For some reason I don’t understand I am getting the following error message when a client Consul agent attempts to join a secondary datacenter:
agent: AutoEncrypt failed: rpcinsecure error making call: rpcinsecure error making call: internal error: CA root is nil
The equivalent Consul configuration works in the primary datacenter.
Is this a problem with my configuration, or a limitation/bug of Consul?
Configuration overview:
- Consul community edition version 1.6.1
- Two Consul datacenters, one Consul domain
- Using cloud auto-join (AWS).
- Secondary datacenter Consul servers join the cluster successfully with healthy status
- Secondary datacenter Consul servers have retry_join configured for secondary datacenter and retry_join_wan configured for primary datacenter
- Failing client agent has retry_join configured for secondary datacenter (and no retry_join_wan)

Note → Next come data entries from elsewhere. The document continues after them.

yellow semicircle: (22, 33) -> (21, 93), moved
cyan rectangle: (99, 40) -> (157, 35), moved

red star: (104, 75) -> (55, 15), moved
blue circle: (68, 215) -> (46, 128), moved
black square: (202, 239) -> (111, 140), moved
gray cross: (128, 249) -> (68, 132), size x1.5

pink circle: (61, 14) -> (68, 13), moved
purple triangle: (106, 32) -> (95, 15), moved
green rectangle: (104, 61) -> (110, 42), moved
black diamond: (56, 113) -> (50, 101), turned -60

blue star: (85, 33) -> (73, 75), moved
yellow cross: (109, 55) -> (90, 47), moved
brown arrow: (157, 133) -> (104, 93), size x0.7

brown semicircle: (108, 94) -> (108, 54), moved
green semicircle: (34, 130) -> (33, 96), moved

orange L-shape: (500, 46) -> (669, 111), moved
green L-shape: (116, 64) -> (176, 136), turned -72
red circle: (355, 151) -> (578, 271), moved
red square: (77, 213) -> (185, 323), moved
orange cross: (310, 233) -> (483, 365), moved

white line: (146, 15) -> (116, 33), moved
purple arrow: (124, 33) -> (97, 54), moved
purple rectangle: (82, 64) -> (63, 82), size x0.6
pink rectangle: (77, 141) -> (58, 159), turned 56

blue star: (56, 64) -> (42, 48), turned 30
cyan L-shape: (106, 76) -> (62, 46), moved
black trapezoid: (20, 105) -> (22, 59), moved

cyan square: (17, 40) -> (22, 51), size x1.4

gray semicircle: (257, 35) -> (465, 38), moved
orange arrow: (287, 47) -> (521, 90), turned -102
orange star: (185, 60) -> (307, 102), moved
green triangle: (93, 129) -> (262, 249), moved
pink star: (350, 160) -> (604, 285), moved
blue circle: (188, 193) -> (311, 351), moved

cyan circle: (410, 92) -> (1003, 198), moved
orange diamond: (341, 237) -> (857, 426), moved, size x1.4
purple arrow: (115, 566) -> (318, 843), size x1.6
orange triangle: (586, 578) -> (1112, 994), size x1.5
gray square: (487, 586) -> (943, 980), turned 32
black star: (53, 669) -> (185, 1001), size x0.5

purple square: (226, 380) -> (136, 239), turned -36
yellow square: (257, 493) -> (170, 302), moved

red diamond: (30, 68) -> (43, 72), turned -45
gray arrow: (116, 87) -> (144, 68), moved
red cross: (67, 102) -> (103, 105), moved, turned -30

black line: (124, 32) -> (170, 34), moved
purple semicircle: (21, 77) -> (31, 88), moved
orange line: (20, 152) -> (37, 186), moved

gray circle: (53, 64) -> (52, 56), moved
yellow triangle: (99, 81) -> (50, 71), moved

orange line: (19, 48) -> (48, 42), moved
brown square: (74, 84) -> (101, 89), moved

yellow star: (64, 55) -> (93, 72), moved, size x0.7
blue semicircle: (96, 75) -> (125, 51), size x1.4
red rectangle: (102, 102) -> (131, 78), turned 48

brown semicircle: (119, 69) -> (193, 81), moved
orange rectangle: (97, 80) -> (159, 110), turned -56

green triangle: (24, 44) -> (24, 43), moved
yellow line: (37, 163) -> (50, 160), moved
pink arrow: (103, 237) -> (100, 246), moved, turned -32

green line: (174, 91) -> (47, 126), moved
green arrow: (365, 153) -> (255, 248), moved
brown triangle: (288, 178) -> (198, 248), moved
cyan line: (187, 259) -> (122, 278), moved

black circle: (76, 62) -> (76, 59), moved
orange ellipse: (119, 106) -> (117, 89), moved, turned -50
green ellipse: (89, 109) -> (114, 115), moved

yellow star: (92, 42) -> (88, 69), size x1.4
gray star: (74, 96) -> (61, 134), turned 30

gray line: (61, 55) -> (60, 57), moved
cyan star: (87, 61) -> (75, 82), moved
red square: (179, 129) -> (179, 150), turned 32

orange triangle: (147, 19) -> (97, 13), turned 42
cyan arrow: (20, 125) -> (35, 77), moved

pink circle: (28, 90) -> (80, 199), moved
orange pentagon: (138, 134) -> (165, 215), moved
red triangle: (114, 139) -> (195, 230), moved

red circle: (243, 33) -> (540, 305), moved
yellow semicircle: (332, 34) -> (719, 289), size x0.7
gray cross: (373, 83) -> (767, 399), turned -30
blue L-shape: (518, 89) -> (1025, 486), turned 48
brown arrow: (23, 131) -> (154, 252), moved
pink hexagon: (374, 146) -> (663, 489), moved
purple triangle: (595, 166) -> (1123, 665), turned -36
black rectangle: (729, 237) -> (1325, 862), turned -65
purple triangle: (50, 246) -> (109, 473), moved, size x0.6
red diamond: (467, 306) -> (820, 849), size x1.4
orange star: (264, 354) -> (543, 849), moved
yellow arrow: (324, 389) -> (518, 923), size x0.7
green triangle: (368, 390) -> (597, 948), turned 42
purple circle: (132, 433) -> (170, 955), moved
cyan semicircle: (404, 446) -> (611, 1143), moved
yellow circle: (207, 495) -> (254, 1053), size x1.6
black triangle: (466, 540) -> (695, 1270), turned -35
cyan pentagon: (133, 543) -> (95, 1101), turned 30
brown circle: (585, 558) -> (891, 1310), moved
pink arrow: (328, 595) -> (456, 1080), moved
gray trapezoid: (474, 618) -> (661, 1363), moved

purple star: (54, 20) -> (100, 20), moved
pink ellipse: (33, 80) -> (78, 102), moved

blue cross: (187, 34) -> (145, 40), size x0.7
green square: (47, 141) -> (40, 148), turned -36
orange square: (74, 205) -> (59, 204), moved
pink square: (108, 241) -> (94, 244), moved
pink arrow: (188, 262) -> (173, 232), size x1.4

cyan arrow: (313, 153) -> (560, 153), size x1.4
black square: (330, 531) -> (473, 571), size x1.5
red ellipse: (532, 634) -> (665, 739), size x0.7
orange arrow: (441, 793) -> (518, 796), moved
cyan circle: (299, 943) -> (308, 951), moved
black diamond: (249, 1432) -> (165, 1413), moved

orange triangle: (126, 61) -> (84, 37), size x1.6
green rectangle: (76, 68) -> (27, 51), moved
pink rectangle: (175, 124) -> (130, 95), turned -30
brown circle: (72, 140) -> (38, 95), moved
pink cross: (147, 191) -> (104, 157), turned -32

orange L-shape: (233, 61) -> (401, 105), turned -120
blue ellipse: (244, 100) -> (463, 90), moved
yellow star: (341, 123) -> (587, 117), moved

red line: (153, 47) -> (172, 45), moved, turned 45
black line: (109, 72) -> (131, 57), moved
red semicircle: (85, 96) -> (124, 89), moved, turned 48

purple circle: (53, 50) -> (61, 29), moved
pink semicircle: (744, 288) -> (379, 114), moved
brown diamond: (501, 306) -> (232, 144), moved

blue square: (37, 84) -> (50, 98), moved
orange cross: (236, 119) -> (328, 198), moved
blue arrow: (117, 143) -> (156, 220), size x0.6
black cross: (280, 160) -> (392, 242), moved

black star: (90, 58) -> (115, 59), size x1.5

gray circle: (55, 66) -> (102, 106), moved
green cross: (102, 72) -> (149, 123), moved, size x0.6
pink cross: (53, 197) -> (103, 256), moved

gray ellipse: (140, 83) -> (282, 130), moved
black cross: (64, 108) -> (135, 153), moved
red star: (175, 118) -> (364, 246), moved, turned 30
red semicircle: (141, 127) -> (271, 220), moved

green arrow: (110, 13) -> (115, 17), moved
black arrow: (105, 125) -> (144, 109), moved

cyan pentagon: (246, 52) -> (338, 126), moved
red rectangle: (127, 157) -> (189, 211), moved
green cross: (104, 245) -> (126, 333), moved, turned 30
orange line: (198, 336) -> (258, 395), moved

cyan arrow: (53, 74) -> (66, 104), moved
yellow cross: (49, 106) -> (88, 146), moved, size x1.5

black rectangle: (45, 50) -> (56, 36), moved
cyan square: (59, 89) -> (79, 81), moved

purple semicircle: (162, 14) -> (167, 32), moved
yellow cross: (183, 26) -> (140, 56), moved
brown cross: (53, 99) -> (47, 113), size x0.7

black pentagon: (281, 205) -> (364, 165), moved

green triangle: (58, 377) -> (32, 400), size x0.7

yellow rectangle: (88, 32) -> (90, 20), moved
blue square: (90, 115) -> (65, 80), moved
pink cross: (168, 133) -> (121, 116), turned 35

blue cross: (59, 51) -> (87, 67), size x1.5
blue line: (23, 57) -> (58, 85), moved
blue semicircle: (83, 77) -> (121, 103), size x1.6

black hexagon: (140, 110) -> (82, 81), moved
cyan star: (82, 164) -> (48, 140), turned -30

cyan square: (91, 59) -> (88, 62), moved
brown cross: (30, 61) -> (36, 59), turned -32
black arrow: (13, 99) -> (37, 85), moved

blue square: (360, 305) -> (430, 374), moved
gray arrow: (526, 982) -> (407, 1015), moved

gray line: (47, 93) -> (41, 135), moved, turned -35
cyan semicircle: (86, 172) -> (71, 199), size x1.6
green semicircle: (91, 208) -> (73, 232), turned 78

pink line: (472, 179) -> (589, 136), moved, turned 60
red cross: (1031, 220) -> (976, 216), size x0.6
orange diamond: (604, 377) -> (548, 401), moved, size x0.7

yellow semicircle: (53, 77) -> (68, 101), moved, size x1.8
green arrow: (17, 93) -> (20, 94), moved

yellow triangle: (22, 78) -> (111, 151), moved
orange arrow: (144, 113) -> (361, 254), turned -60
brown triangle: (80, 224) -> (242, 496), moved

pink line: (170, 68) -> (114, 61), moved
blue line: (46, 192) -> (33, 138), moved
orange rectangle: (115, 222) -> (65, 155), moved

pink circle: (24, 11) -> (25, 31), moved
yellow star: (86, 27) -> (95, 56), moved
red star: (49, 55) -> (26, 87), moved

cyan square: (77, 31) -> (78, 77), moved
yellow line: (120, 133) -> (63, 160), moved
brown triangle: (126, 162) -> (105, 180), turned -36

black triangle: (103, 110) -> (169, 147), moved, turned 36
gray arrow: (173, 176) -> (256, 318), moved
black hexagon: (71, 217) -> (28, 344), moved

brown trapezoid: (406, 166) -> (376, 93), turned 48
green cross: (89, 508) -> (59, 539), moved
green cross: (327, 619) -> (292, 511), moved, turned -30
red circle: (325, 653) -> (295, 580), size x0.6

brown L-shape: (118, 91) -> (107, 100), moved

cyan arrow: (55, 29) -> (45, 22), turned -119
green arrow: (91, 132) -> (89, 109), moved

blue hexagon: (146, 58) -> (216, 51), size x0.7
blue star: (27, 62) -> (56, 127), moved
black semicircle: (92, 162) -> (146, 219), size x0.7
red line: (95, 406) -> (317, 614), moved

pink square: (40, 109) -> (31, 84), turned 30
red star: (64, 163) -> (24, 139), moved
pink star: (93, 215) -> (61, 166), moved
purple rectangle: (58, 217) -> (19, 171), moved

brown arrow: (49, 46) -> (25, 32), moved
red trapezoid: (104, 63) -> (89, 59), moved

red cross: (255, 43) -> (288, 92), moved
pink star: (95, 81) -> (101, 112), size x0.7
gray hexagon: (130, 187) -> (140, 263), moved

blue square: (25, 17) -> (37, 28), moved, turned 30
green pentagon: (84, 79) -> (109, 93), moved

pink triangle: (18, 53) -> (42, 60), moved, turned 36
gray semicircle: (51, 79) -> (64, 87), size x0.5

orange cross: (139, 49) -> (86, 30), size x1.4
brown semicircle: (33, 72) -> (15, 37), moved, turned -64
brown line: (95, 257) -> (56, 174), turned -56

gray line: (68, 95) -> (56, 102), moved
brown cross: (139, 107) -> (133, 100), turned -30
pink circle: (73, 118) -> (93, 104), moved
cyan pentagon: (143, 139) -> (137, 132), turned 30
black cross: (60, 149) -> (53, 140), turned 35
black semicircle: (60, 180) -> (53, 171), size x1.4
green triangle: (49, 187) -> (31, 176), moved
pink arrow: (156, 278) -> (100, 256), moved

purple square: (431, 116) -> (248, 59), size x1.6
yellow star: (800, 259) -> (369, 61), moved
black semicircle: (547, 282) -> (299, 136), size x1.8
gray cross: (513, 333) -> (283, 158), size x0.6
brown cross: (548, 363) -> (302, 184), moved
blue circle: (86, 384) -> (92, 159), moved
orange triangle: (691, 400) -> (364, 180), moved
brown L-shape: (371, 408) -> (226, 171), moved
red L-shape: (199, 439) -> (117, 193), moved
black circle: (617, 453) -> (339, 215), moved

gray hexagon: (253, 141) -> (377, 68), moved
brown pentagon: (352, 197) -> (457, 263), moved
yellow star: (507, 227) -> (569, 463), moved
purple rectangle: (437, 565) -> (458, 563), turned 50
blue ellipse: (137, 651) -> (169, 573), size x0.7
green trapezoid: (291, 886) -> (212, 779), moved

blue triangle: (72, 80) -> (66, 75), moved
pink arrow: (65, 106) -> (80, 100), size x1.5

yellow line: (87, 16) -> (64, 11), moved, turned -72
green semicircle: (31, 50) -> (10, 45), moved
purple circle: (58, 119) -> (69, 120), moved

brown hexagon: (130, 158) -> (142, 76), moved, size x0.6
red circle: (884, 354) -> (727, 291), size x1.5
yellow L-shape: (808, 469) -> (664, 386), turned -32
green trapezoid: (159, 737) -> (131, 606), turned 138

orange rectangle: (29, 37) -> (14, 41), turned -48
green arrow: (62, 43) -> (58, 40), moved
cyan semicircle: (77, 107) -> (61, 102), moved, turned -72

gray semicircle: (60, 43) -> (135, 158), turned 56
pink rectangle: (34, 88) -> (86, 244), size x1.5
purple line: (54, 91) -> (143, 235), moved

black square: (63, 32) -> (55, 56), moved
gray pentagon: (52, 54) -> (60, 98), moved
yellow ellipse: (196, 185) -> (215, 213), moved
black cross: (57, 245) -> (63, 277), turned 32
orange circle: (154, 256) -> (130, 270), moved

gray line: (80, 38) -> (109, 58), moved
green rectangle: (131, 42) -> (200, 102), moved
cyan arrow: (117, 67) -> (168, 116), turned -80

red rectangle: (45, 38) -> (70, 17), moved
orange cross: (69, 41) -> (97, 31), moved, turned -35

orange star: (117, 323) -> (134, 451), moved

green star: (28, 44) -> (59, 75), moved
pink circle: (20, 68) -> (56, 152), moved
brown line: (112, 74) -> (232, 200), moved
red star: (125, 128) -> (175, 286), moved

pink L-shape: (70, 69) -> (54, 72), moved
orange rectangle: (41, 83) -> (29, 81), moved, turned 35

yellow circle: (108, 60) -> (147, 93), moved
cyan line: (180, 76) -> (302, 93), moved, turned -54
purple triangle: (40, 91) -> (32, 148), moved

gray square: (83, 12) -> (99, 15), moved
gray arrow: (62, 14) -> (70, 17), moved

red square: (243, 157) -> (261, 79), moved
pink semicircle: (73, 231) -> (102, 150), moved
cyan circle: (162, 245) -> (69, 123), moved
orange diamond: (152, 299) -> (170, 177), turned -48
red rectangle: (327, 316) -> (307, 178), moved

- Failing client agent is in the same subnet as the secondary datacenter Consul servers, with the same security groups applied
- Gossip encryption enabled
- TLS enabled/enforced
- CA cert installed and configured on all hosts
- ACL enabled/enforced
- ACL persistence/replication enabled
Here are the exact consul.hcl configuration files I am using on the various nodes:
- Failing client agent in secondary datacenter: backend.shi2.hcl.txt (1.7 KB)
- Successful client agent in primary datacenter: frontend.shi1.hcl.txt (1.7 KB)
- Server in primary datacenter: server.shi1.hcl.txt (1.9 KB)
- Server in secondary datacenter: server.shi2.hcl.txt (1.9 KB)